=== The records ===

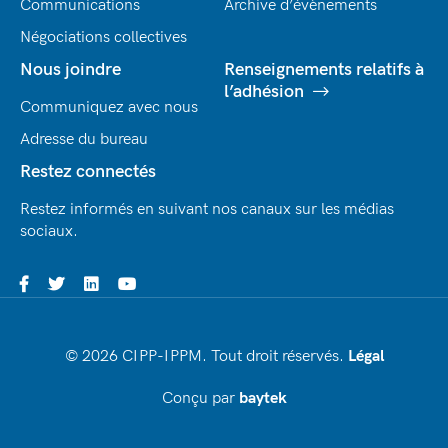
Communications
Archive d’évènements
Négociations collectives
Nous joindre
Renseignements relatifs à
l’adhésion
Communiquez avec nous
Adresse du bureau
Restez connectés
Restez informés en suivant nos canaux sur les médias
sociaux.
© 2026 CIPP-IPPM. Tout droit réservés.
Légal
Conçu par
baytek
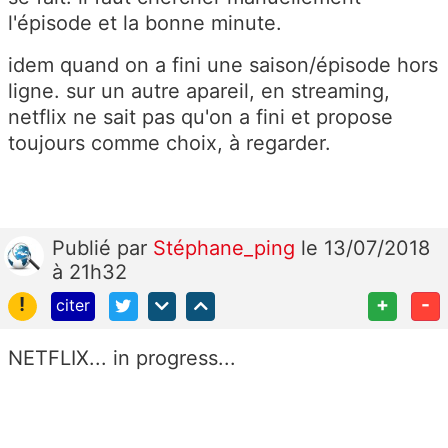
l'épisode et la bonne minute.
idem quand on a fini une saison/épisode hors
ligne. sur un autre apareil, en streaming,
netflix ne sait pas qu'on a fini et propose
toujours comme choix, à regarder.
Publié
par
Stéphane_ping
le 13/07/2018
à 21h32
!
+
-
citer
NETFLIX... in progress...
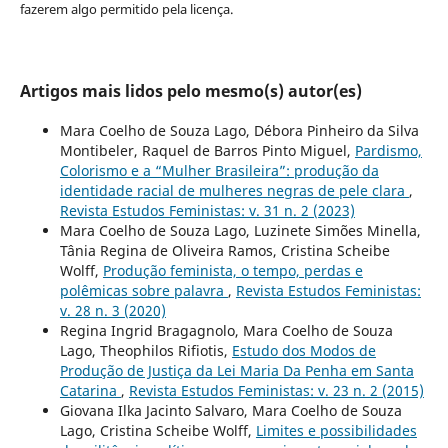
fazerem algo permitido pela licença.
Artigos mais lidos pelo mesmo(s) autor(es)
Mara Coelho de Souza Lago, Débora Pinheiro da Silva
Montibeler, Raquel de Barros Pinto Miguel,
Pardismo,
Colorismo e a “Mulher Brasileira”: produção da
identidade racial de mulheres negras de pele clara
,
Revista Estudos Feministas: v. 31 n. 2 (2023)
Mara Coelho de Souza Lago, Luzinete Simões Minella,
Tânia Regina de Oliveira Ramos, Cristina Scheibe
Wolff,
Produção feminista, o tempo, perdas e
polêmicas sobre palavra
,
Revista Estudos Feministas:
v. 28 n. 3 (2020)
Regina Ingrid Bragagnolo, Mara Coelho de Souza
Lago, Theophilos Rifiotis,
Estudo dos Modos de
Produção de Justiça da Lei Maria Da Penha em Santa
Catarina
,
Revista Estudos Feministas: v. 23 n. 2 (2015)
Giovana Ilka Jacinto Salvaro, Mara Coelho de Souza
Lago, Cristina Scheibe Wolff,
Limites e possibilidades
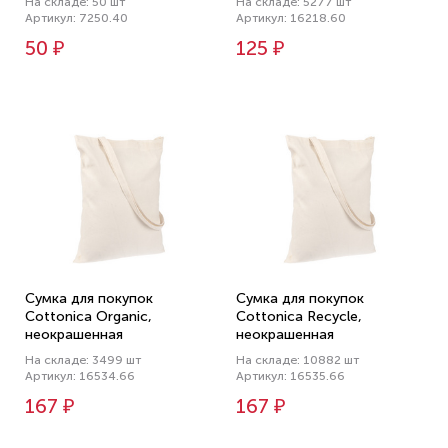
На складе: 50 шт
На складе: 5277 шт
Артикул: 7250.40
Артикул: 16218.60
50 ₽
125 ₽
Сумка для покупок
Сумка для покупок
Cottonica Organic,
Cottonica Recycle,
неокрашенная
неокрашенная
На складе: 3499 шт
На складе: 10882 шт
Артикул: 16534.66
Артикул: 16535.66
167 ₽
167 ₽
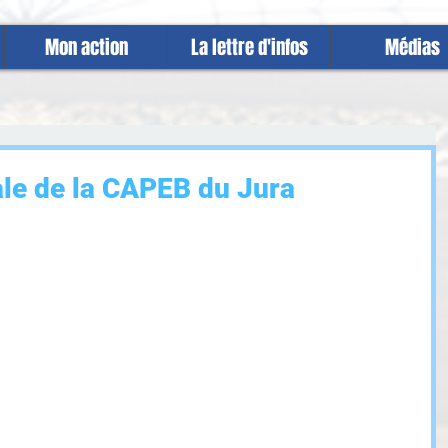
Mon action
La lettre d'infos
Médias
le de la CAPEB du Jura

===

### Work item
Transcribe each line above exactly, pictures excluded.

### Answer for this exercise
Communications
Archive d’évènements
Négociations collectives
Nous joindre
Renseignements relatifs à
l’adhésion
Communiquez avec nous
Adresse du bureau
Restez connectés
Restez informés en suivant nos canaux sur les médias
sociaux.
© 2026 CIPP-IPPM. Tout droit réservés.
Légal
Conçu par
baytek
l'épisode et la bonne minute.
idem quand on a fini une saison/épisode hors
ligne. sur un autre apareil, en streaming,
netflix ne sait pas qu'on a fini et propose
toujours comme choix, à regarder.
Publié
par
Stéphane_ping
le 13/07/2018
à 21h32
!
+
-
citer
NETFLIX... in progress...
fazerem algo permitido pela licença.
Artigos mais lidos pelo mesmo(s) autor(es)
Mara Coelho de Souza Lago, Débora Pinheiro da Silva
Montibeler, Raquel de Barros Pinto Miguel,
Pardismo,
Colorismo e a “Mulher Brasileira”: produção da
identidade racial de mulheres negras de pele clara
,
Revista Estudos Feministas: v. 31 n. 2 (2023)
Mara Coelho de Souza Lago, Luzinete Simões Minella,
Tânia Regina de Oliveira Ramos, Cristina Scheibe
Wolff,
Produção feminista, o tempo, perdas e
polêmicas sobre palavra
,
Revista Estudos Feministas:
v. 28 n. 3 (2020)
Regina Ingrid Bragagnolo, Mara Coelho de Souza
Lago, Theophilos Rifiotis,
Estudo dos Modos de
Produção de Justiça da Lei Maria Da Penha em Santa
Catarina
,
Revista Estudos Feministas: v. 23 n. 2 (2015)
Giovana Ilka Jacinto Salvaro, Mara Coelho de Souza
Lago, Cristina Scheibe Wolff,
Limites e possibilidades
На складе: 50 шт
На складе: 5277 шт
Артикул: 7250.40
Артикул: 16218.60
50 ₽
125 ₽
Сумка для покупок
Сумка для покупок
Cottonica Organic,
Cottonica Recycle,
неокрашенная
неокрашенная
На складе: 3499 шт
На складе: 10882 шт
Артикул: 16534.66
Артикул: 16535.66
167 ₽
167 ₽
Mon action
La lettre d'infos
Médias
le de la CAPEB du Jura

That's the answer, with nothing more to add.